ACLU Asks Virginia Gov. to Remove Statue of Robert E. Lee

The civil rights group is urging the Governor to "show his commitment to racial equity."

Robert e lee statue
A statue of Confederate General Robert E. Lee, is sparking controversy in Richmond, VA. (Salwan Georges/The Washington Post via Getty Images)
The Washington Post/Getty Images

The American Civil Liberties Union is urging Virginia Gov. Ralph Northam to remove a statue of Robert E. Lee from public grounds in Richmond.

The request comes on the heels of the state’s Department of General Services’ mulling of proposed regulations for protests and demonstrations at the monument to the Confederate general.

Virginia is seeking to replace emergency regulations with permanent rules that cut the maximum crowd size from 5,000 to 500 and ban weapons at permitted events, CNN reported.

“If the Lee Monument were not located where it is now, there would be no need for these onerous (and, potentially, unconstitutional) regulations regarding the use of the grounds surrounding it,” the ACLU said in a statement while calling on Gov.

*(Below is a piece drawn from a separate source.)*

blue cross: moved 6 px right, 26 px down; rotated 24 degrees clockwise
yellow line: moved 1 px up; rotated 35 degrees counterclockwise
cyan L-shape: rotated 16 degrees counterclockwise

Northam to use his executive power to remove the statue.

“We urge the Governor to show his commitment to racial equity by taking action immediately to remove this towering racist symbol from Richmond’s Monument Avenue,” the statement continued. “Among other possibilities, he might want to consider donating it to the Appomattox Court House National Historical Park which memorializes Lee’s surrender of his 28,000 Confederate troops and the end of the American Civil War and would provide appropriate historical context for the statute’s display.”

Relocating the monument, according to the ACLU, would relieve the government of the risks of protests while protecting free speech.